Third World chronology
|  | Third World (1976) | 96° In The Shade (1977) |

= Third World (album) =

Third World is the 1976 debut album of the Jamaican reggae group Third World.

The Allmusic review hails the album as “a brilliant debut” … “from a band whose desire was to infuse reggae with other influences, continuing a direction in Jamaican music that was perhaps best expressed by artists along the lines of Count Ossie and Ras Michael and the Sons of Negus.”

The album contains original material as well as cover versions of the Abyssinians’ classic song “Satta Massagana”” and Burning Spear's “Slavery Days”, from his album Marcus Garvey of the previous year.

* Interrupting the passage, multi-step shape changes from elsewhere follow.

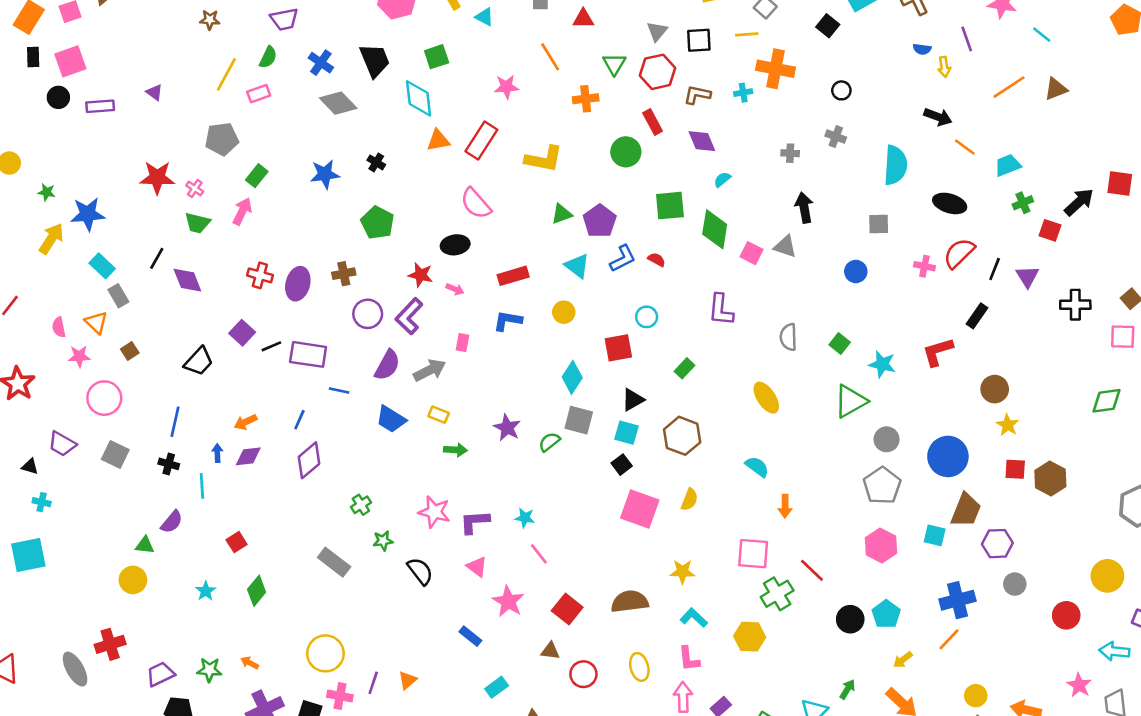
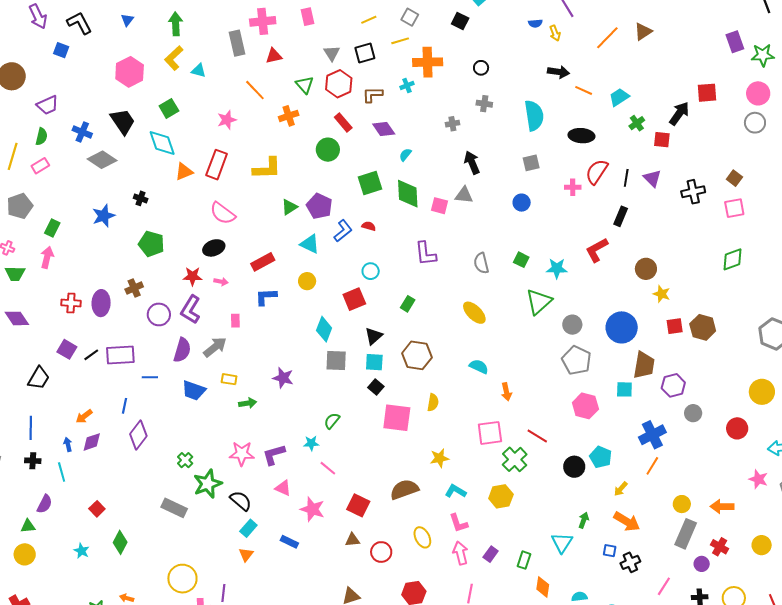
green semicircle: (549, 442) -> (332, 421), moved
green star: (383, 541) -> (208, 484), size x1.8
orange triangle: (408, 680) -> (246, 554), moved
cyan rectangle: (497, 687) -> (248, 528), moved

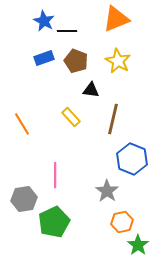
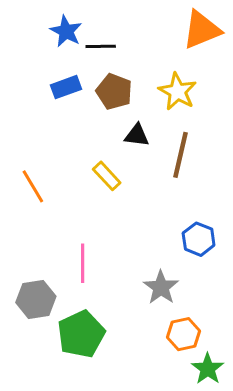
orange triangle: (116, 19) -> (202, 30), moved
brown line: (113, 119) -> (181, 155), moved
blue hexagon: (132, 159) -> (199, 239), size x0.7

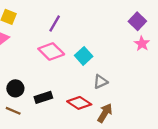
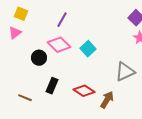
gray triangle: (100, 82) -> (125, 72), moved, size x1.5
black circle: (15, 88) -> (39, 58), moved
black rectangle: (43, 97) -> (52, 86), turned -49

A serious lead guitarist, "Cat" Coore, was said to be “a real rarity in Jamaican music of the period.”

==Track listing==
Track listing in Discogs:

Side one
| No. | Title | Writer(s) | Length |
|---|---|---|---|
| 1. | "Satta Massagana" | Bernard Collins, Donald Manning, Lynford Manning | 6:45 |
| 2. | "Kumina" | Traditional | 0:35 |
| 3. | "Slavery Days" | Winston Rodney | 7:45 |
| 4. | "Brand New Beggar" | Michael Cooper, Steven "Cat" Coore, Cornell Marshall | 5:15 |

Side two
| No. | Title | Writer(s) | Length |
|---|---|---|---|
| 1. | "Cross Reference" | Michael Cooper, Steven "Cat" Coore, Richard Daley, Milton Hamilton, Irvin Jarrett, Cornell Marshall | 2:10 |
| 2. | "Got To Get Along" | Michael Cooper, Steven "Cat" Coore, Cornell Marshall | 4:40 |
| 3. | "Sun Don’t Shine" | The Clarks, Michael Cooper, Steven "Cat" Coore, Milton Hamilton, Cornell Marshall | 6:20 |
| 4. | "Freedom Song" | Clint Brown | 4:50 |

==Personnel==
- Third World
- Milton "Prilly" Hamilton - vocals
- Steven "Cat" Coore - lead guitar
- Richard "Richie" Daley - bass
- Michael "Ibo" Cooper - keyboards
- Cornell Marshall - drums
- Irvin "Carrot" Jarrett - percussions

==Production==
- Produced by Chris Blackwell.
- Cover painting by Tony Wright.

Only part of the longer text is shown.